Block 4, the tread shape is rectangular, block aspect ratio is the ratio of the width direction length W ₄ of the block with respect to the circumferential length L ₄ of the block 4 having a width direction edge 4e is 0.4 or more 3. Within 5 or less. Further, in order to ensure the required block rigidity, the circumferential length L ₄ and the width direction length W ₄ of the block 4, (deeper the depth of the longitudinal grooves and transverse grooves defining a block of) the block height Is preferably 1.5 times or more.

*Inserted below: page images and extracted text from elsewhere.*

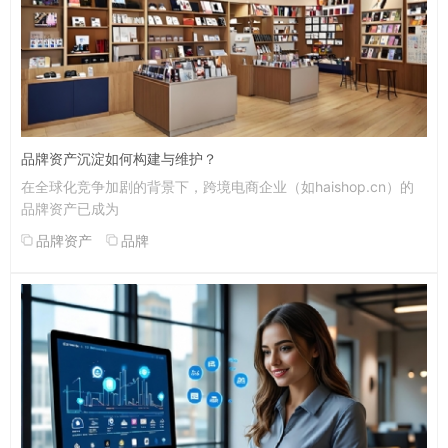
品牌资产沉淀如何构建与维护？
在全球化竞争加剧的背景下，跨境电商企业（如haishop.cn）的
品牌资产已成为
品牌资产
品牌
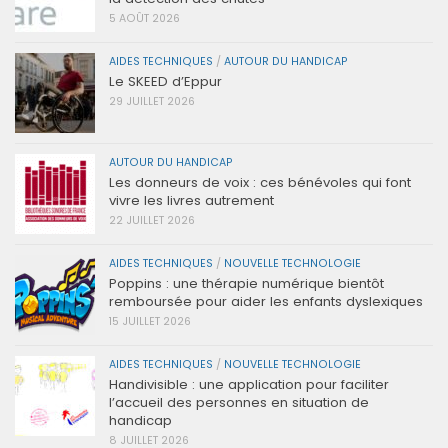
5 AOÛT 2026
AIDES TECHNIQUES
/
AUTOUR DU HANDICAP
Le SKEED d’Eppur
29 JUILLET 2026
AUTOUR DU HANDICAP
Les donneurs de voix : ces bénévoles qui font
vivre les livres autrement
22 JUILLET 2026
AIDES TECHNIQUES
/
NOUVELLE TECHNOLOGIE
Poppins : une thérapie numérique bientôt
remboursée pour aider les enfants dyslexiques
15 JUILLET 2026
AIDES TECHNIQUES
/
NOUVELLE TECHNOLOGIE
Handivisible : une application pour faciliter
l’accueil des personnes en situation de
handicap
8 JUILLET 2026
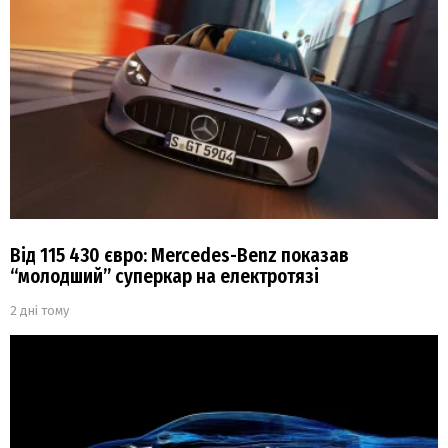
Від 115 430 євро: Mercedes-Benz показав
“молодший” суперкар на електротязі
2 дні тому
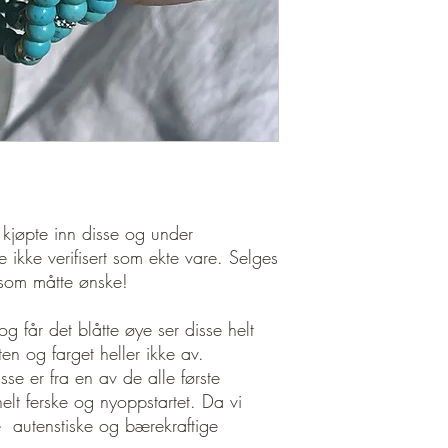
i kjøpte inn disse og under
e ikke verifisert som ekte vare. Selges
em som måtte ønske!
 og får det blåtte øye ser disse helt
ten og farget heller ikke av.
sse er fra en av de alle første
lt ferske og nyoppstartet. Da vi
 autenstiske og bærekraftige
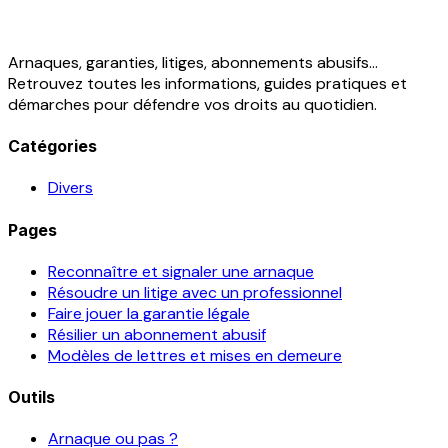
Arnaques, garanties, litiges, abonnements abusifs...
Retrouvez toutes les informations, guides pratiques et
démarches pour défendre vos droits au quotidien.
Catégories
Divers
Pages
Reconnaître et signaler une arnaque
Résoudre un litige avec un professionnel
Faire jouer la garantie légale
Résilier un abonnement abusif
Modèles de lettres et mises en demeure
Outils
Arnaque ou pas ?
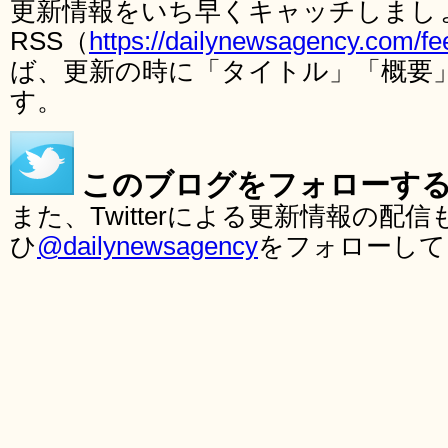
更新情報をいち早くキャッチしまし
RSS（
https://dailynewsagency.com/fe
ば、更新の時に「タイトル」「概要
す。
このブログをフォローす
また、Twitterによる更新情報の
ひ
@dailynewsagency
をフォローして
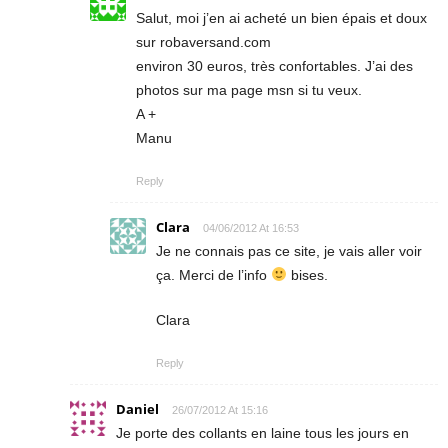
Salut, moi j’en ai acheté un bien épais et doux
sur robaversand.com
environ 30 euros, très confortables. J’ai des
photos sur ma page msn si tu veux.
A +
Manu
Reply
Clara
04/06/2012 At 16:53
Je ne connais pas ce site, je vais aller voir
ça. Merci de l’info
bises.
Clara
Reply
Daniel
26/07/2012 At 15:16
Je porte des collants en laine tous les jours en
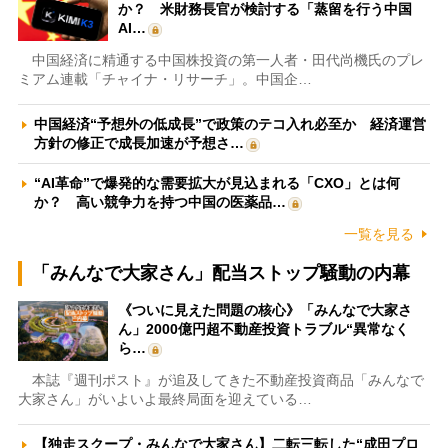
か？ 米財務長官が検討する「蒸留を行う中国
AI…
中国経済に精通する中国株投資の第一人者・田代尚機氏のプレ
ミアム連載「チャイナ・リサーチ」。中国企…
中国経済“予想外の低成長”で政策のテコ入れ必至か 経済運営
方針の修正で成長加速が予想さ…
“AI革命”で爆発的な需要拡大が見込まれる「CXO」とは何
か？ 高い競争力を持つ中国の医薬品…
一覧を見る
「みんなで大家さん」配当ストップ騒動の内幕
《ついに見えた問題の核心》「みんなで大家さ
ん」2000億円超不動産投資トラブル“異常なく
ら…
本誌『週刊ポスト』が追及してきた不動産投資商品「みんなで
大家さん」がいよいよ最終局面を迎えている…
【独走スクープ・みんなで大家さん】二転三転した“成田プロ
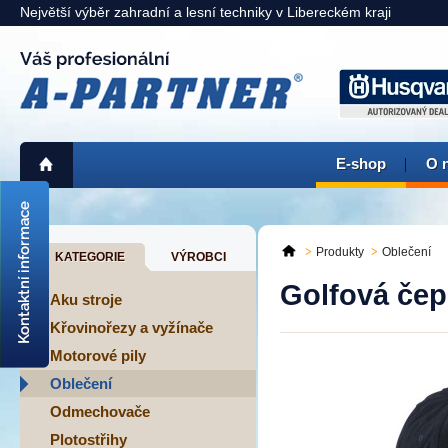
Největší výběr zahradní a lesní techniky v Libereckém kraji
E-shop
O 
725 311 900
liberec@a-partner.cz
Produkty
Oblečení
KATEGORIE
VÝROBCI
KAMENNÁ PRODEJNA:
Golfová čepi
Liberec
> mapa <
Aku stroje
Křovinořezy a vyžínače
Motorové pily
Oblečení
Odmechovače
Plotostřihy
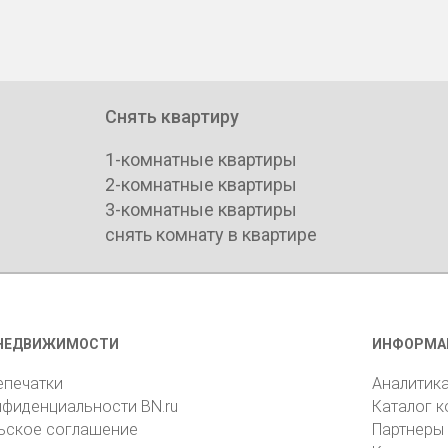
Снять квартиру
1-комнатные квартиры
2-комнатные квартиры
3-комнатные квартиры
снять комнату в квартире
НЕДВИЖИМОСТИ
ИНФОРМА
епечатки
Аналитик
нфиденциальности BN.ru
Каталог 
ьское соглашение
Партнеры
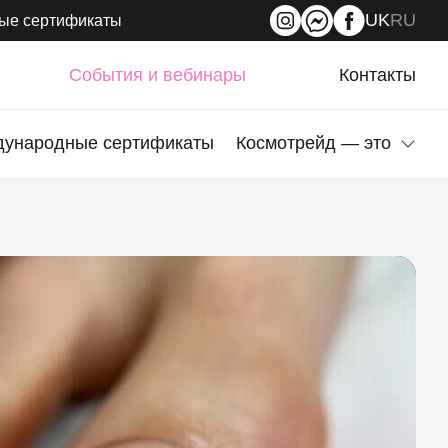
UK
RU
ые сертификаты
События и вебинары
Контакты
ународные сертификаты
Космотрейд — это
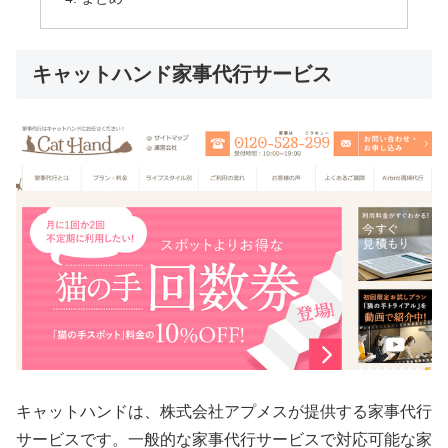
キャットハンド家事代行サービス
キャットハンドは、株式会社アプメスが提供する家事代行
サービスです。一般的な家事代行サービスで対応可能な家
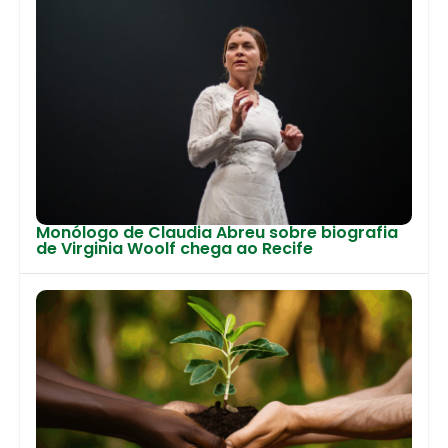
Monólogo de Claudia Abreu sobre biografia
de Virginia Woolf chega ao Recife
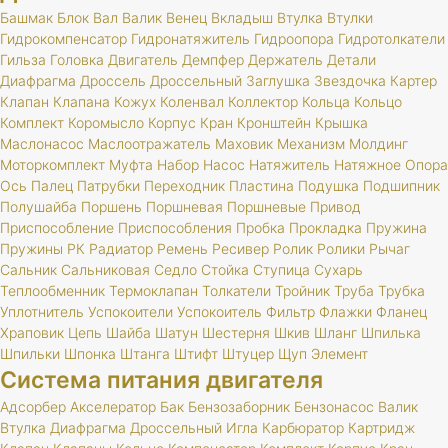
Башмак
Блок
Вал
Валик
Венец
Вкладыш
Втулка
Втулки
Гидрокомпенсатор
Гидронатяжитель
Гидроопора
Гидротолкатели
Гильза
Головка
Двигатель
Демпфер
Держатель
Детали
Диафрагма
Дроссель
Дроссельный
Заглушка
Звездочка
Картер
Клапан
Клапана
Кожух
Коленвал
Коллектор
Кольца
Кольцо
Комплект
Коромысло
Корпус
Кран
Кронштейн
Крышка
Маслонасос
Маслоотражатель
Маховик
Механизм
Молдинг
Моторкомплект
Муфта
Набор
Насос
Натяжитель
Натяжное
Опора
Ось
Палец
Патрубки
Переходник
Пластина
Подушка
Подшипник
Полушайба
Поршень
Поршневая
Поршневые
Привод
Приспособление
Приспособления
Пробка
Прокладка
Пружина
Пружины
РК
Радиатор
Ремень
Ресивер
Ролик
Ролики
Рычаг
Сальник
Сальниковая
Седло
Стойка
Ступица
Сухарь
Теплообменник
Термоклапан
Толкатели
Тройник
Труба
Трубка
Уплотнитель
Успокоители
Успокоитель
Фильтр
Флажки
Фланец
Храповик
Цепь
Шайба
Шатун
Шестерня
Шкив
Шланг
Шпилька
Шпильки
Шпонка
Штанга
Штифт
Штуцер
Щуп
Элемент
Система питания двигателя
Адсорбер
Акселератор
Бак
Бензозаборник
Бензонасос
Валик
Втулка
Диафрагма
Дроссельный
Игла
Карбюратор
Картридж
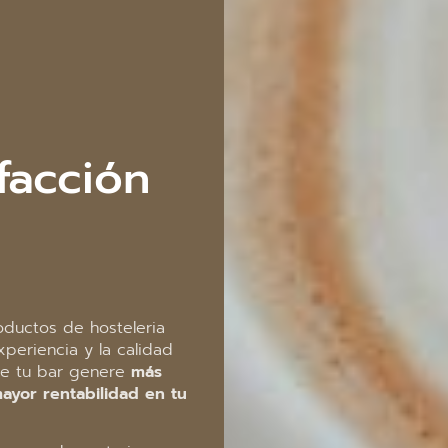
sfacción
ductos de hosteleria
eriencia y la calidad
ue tu bar genere
más
mayor rentabilidad en tu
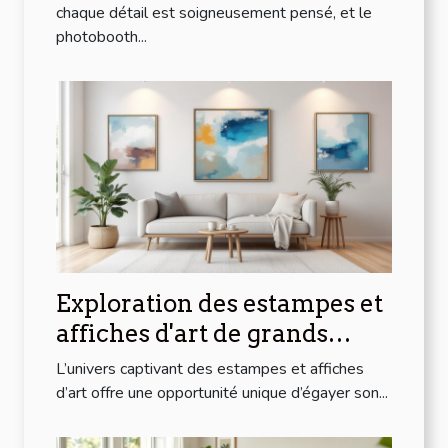
chaque détail est soigneusement pensé, et le
photobooth...
Exploration des estampes et
affiches d'art de grands
artistes modernes à prix
L’univers captivant des estampes et affiches
abordables
d’art offre une opportunité unique d’égayer son...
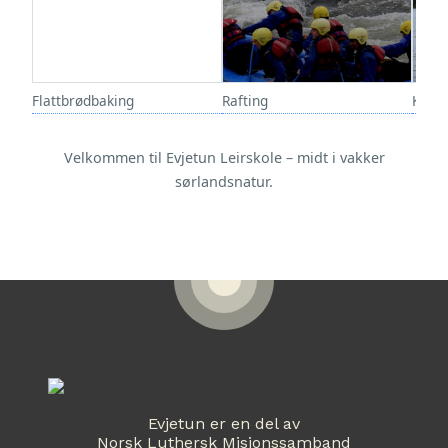
Flattbrødbaking
Rafting
Kano
Velkommen til Evjetun Leirskole – midt i vakker
sørlandsnatur.
Evjetun er en del av
Norsk Luthersk Misjonssamband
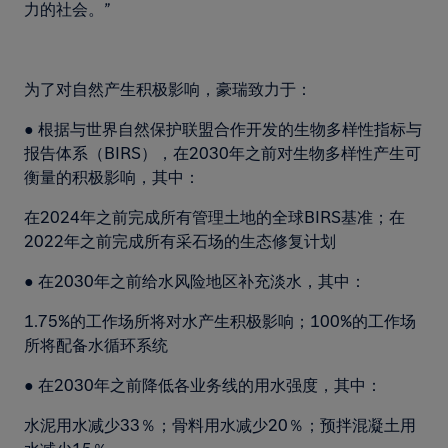
力的社会。”
为了对自然产生积极影响，豪瑞致力于：
● 根据与世界自然保护联盟合作开发的生物多样性指标与
报告体系（BIRS），在2030年之前对生物多样性产生可
衡量的积极影响，其中：
在2024年之前完成所有管理土地的全球BIRS基准；在
2022年之前完成所有采石场的生态修复计划
● 在2030年之前给水风险地区补充淡水，其中：
1.75%的工作场所将对水产生积极影响；100%的工作场
所将配备水循环系统
● 在2030年之前降低各业务线的用水强度，其中：
水泥用水减少33％；骨料用水减少20％；预拌混凝土用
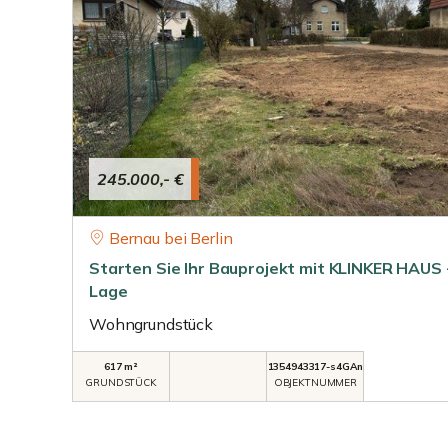
245.000,- €
Bernau bei Berlin
Starten Sie Ihr Bauprojekt mit KLINKER HAUS -
Lage
Wohngrundstück
617 m²
1354943317-s4GAn
GRUNDSTÜCK
OBJEKTNUMMER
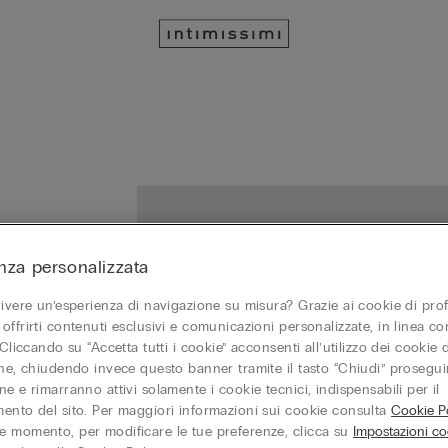
nza personalizzata
vivere un’esperienza di navigazione su misura? Grazie ai cookie di prof
TO
offrirti contenuti esclusivi e comunicazioni personalizzate, in linea con
37
 Cliccando su “Accetta tutti i cookie” acconsenti all’utilizzo dei cookie d
Ch
one, chiudendo invece questo banner tramite il tasto “Chiudi” proseguir
e e rimarranno attivi solamente i cookie tecnici, indispensabili per il
ento del sito. Per maggiori informazioni sui cookie consulta
Cookie Po
 momento, per modificare le tue preferenze, clicca su
Impostazioni co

  According to the pneumatic tire of this embodiment, the area where the wiper effect is exhibited can be increased by securing the edge amount with the in-plane density L of the width direction edge 4e, and the inclination angle of the width direction edge 4e. Since the edge pressure can be increased by setting the aspect ratio of the block 4 to an appropriate value, the wiper effect can be surely exhibited and the water film can be prevented from entering the block tread. That is, as shown in FIG. 2, in the sliding region (the region after the frictional force gradually increases after reaching the ground and reaches the maximum static frictional force), the water film is gradually reduced in the circumferential direction by the wiper effect, Along with this, WETμ increases. Further, since the wiper effect continues as long as the lateral groove 3 forming the width direction edge 4e exists, a good wet performance is provided over a long period of time compared to the known technique.

  In the following, the process leading to the completion of the present invention will be described together with the explanation of the operation.

  The inventor made a detailed study on removing the water film interposed between the road surface and the tire by the edge 4e of the block 4 and found that the entrainment of the force (for example, the braking force) near the entrance edge was not performed. When it becomes large (that is, when the non-grounding area immediately after the edge becomes large), the load concentrates on the edge and the edge pressure increases. As a result, the water film is cut (wiped) by the edge, and water enters the grounding surface. As described above, the knowledge that it is difficult to enter is obtained.

  Therefore, the inventor considers such a wiper effect and sets the inclination angle of the edge formed at the periphery of the block 4 with respect to the tire width direction to −10 ° to 10 ° in the width direction edge. 4e can surely exert the wiper effect, and by securing the edge amount with the in-plane density of the width direction edge 4e, the area where the wiper effect is exhibited is increased, and the inclination angle of the width direction edge 4e is further increased. The inventors have found that by setting the aspect ratio of the block 4 to an appropriate value, the edge pressure can be increased and the water film can be effectively prevented from entering the block tread, and the present invention has been completed. .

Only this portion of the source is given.